The tragedy of loss is here tenderly alleviated by the vision of the child Tito, naively convinced to communicate with his father through photographs. There isn’t any space for tragedy or mourning, because the perceptive universe is that of a child that has still hope; and it will be his perseverance in reconnecting two universes apparently so distant, that of death and that of life, to allow their uncle to find himself again and leave the past behind.

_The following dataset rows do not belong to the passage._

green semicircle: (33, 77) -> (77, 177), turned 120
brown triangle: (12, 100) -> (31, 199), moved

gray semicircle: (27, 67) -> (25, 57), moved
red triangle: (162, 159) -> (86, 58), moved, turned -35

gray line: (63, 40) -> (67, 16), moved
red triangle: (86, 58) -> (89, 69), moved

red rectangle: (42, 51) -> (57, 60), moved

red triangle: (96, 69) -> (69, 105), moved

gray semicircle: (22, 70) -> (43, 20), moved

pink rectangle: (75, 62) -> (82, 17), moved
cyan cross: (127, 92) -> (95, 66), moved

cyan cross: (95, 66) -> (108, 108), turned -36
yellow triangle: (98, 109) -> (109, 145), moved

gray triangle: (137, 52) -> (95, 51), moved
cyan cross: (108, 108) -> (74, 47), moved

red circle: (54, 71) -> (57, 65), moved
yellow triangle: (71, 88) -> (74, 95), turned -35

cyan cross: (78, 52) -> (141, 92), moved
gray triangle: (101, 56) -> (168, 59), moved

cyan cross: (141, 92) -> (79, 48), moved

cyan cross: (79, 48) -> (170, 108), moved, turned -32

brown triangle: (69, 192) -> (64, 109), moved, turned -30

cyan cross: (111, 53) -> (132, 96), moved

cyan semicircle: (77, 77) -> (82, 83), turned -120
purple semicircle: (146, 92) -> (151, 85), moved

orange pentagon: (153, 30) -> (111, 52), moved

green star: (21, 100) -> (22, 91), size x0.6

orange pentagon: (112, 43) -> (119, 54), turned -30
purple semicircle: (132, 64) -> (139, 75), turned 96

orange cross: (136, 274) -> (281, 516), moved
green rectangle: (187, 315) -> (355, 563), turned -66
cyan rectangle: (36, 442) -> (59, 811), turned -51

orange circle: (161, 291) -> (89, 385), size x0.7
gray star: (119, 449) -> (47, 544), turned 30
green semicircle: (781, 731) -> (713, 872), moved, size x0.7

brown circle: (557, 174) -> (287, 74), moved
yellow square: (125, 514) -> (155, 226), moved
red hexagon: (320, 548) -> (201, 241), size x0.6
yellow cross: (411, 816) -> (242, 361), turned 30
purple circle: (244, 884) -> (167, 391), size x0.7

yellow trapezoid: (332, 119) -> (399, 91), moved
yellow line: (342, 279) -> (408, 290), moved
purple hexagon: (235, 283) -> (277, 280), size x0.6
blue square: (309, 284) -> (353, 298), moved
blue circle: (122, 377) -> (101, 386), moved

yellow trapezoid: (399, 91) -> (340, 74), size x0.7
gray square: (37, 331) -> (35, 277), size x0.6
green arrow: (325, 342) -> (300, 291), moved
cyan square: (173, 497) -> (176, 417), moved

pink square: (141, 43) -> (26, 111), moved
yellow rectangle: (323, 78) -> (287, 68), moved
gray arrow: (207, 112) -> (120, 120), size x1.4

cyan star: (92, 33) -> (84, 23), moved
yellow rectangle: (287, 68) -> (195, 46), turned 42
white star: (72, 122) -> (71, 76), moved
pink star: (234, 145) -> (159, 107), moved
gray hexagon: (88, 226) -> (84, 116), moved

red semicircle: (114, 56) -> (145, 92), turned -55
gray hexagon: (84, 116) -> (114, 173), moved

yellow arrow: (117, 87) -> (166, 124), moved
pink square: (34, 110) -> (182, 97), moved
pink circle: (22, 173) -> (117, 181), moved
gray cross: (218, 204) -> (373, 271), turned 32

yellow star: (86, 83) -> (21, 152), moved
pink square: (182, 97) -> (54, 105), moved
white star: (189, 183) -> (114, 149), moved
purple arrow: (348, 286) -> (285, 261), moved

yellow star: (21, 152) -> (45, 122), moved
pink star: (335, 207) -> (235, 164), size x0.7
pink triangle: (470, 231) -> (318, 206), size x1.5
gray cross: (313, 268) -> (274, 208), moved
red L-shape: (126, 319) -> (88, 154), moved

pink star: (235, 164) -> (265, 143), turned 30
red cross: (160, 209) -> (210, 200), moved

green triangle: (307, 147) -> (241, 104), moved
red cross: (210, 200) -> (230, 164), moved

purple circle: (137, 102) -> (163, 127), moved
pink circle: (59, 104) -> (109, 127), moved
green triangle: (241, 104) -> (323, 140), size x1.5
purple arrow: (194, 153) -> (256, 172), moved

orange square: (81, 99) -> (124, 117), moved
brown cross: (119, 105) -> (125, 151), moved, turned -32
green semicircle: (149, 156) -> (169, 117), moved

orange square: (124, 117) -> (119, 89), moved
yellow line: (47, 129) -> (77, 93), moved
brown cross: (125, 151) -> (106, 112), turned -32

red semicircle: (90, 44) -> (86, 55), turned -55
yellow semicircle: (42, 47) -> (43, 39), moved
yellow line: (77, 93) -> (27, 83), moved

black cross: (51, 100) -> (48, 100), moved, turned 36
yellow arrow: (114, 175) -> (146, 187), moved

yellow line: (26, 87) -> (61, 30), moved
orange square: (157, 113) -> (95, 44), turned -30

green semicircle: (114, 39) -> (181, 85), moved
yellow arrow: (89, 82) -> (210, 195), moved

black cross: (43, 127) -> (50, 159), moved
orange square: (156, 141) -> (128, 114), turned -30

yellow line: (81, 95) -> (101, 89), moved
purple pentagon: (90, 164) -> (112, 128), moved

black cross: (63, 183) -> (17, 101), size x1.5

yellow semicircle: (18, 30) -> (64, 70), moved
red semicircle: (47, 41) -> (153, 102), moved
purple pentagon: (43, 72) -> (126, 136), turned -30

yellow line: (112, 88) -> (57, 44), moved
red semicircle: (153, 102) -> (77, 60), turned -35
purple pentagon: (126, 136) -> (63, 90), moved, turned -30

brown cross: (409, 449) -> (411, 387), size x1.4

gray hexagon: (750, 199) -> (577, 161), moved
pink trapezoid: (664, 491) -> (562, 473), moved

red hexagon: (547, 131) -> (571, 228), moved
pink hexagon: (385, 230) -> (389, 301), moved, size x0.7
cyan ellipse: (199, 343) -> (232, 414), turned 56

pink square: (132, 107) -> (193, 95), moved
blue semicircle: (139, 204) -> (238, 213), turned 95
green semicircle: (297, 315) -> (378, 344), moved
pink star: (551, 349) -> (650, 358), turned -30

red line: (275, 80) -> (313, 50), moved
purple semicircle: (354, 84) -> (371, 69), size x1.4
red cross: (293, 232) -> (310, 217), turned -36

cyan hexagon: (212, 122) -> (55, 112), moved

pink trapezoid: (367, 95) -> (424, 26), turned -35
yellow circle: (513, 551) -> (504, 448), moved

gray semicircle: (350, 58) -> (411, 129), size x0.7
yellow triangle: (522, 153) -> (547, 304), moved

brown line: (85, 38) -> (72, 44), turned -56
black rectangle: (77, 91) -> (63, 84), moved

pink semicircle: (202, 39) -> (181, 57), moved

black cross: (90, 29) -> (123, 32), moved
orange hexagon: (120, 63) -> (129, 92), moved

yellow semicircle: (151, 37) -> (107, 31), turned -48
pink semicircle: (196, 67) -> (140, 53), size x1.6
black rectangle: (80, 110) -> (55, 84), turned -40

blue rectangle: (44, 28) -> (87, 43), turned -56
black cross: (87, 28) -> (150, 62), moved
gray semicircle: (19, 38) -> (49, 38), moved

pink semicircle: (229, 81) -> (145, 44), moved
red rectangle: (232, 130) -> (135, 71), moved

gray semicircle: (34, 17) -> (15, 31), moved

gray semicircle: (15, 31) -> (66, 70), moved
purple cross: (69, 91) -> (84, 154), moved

Before closing the gap between these two worlds, the connection actually takes place, in a tender and surreal confrontation in which the main characters find their dearest affections for an instant, short but intense. Science fiction reveals itself functional to the project of a comedy delicate and extravagant, between eccentric scenarios and creating engineering inventions, including L.I.N.D.A., a robot created by the Professor to pick up the voice of his deceased wife. In the end, however, it’s not so important if aliens really exist or not (like Tito says at the end of the film “In my opinion, here, there are no aliens”): here the alien is the other self, that grey area in which we project all that we have lost and that we don’t know how to let loose. Accepting this loss it’s the secret to go beyond and find love again, as in the case of the Professor and his eccentric assistant Stella (Clémence Poésy).

A movie intensely light and delicate, that makes you laugh and reflect, in a continuous alternating between whimsical characters and bizarre situations; just like we would like our life to be.